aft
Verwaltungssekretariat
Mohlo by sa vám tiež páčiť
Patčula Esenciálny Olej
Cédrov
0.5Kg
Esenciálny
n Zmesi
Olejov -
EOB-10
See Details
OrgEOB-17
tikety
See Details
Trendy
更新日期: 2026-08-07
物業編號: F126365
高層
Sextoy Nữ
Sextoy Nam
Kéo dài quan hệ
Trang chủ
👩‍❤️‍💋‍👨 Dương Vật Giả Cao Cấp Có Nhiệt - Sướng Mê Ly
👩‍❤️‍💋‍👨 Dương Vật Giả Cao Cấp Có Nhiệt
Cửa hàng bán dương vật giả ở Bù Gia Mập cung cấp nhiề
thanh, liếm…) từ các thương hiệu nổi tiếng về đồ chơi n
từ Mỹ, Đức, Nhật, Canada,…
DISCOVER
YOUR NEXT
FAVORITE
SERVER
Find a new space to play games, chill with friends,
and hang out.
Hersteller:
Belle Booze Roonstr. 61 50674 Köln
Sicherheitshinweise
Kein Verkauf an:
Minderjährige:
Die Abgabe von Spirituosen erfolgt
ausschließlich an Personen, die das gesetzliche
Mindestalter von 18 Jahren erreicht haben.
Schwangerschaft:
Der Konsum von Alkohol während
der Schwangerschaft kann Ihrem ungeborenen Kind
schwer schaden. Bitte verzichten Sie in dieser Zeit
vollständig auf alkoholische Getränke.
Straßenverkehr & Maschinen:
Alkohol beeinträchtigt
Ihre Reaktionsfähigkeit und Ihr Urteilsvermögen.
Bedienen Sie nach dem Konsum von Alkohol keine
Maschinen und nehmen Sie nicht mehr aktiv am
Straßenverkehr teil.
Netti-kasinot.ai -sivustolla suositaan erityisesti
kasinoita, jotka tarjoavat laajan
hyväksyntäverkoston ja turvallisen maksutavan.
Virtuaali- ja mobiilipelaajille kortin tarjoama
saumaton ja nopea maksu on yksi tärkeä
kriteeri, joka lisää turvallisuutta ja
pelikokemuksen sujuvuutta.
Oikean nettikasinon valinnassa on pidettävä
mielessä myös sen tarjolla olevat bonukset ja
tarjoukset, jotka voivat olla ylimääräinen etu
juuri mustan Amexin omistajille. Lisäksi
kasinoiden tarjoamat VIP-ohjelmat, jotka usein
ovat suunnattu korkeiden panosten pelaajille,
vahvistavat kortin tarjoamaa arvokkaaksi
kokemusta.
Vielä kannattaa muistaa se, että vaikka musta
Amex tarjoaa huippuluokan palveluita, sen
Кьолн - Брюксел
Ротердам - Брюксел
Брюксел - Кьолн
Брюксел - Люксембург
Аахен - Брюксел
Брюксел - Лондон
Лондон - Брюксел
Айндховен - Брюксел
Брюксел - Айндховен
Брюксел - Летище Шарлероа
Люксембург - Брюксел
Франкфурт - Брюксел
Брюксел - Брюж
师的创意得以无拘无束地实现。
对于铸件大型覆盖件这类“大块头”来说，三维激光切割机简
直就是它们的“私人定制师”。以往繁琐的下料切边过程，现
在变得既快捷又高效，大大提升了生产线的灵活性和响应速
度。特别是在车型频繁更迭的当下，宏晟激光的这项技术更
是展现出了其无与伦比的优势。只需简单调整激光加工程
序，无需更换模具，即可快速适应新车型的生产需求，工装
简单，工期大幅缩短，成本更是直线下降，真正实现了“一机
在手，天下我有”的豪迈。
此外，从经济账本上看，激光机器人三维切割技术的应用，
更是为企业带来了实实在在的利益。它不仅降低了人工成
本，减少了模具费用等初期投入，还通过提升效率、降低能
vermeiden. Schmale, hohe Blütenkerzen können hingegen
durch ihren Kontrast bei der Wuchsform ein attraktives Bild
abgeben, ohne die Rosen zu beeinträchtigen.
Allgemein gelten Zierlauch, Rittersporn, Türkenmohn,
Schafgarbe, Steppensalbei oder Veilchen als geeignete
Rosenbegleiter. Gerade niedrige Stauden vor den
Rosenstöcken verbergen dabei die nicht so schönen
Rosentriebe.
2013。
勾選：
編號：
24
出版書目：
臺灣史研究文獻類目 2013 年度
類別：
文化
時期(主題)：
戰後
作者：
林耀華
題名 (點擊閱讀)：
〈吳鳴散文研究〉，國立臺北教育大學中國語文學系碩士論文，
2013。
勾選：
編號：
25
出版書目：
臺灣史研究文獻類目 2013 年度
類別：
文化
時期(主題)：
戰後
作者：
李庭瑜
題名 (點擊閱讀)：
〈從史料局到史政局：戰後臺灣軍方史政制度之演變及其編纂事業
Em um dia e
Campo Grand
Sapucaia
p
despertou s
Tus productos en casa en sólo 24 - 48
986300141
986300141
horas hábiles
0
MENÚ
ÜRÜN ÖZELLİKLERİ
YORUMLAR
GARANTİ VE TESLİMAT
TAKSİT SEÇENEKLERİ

Description of the task: When the word "Nhiệt" turns up on a line of the material above, copy that line.

Finished exercise:
👩‍❤️‍💋‍👨 Dương Vật Giả Cao Cấp Có Nhiệt - Sướng Mê Ly
👩‍❤️‍💋‍👨 Dương Vật Giả Cao Cấp Có Nhiệt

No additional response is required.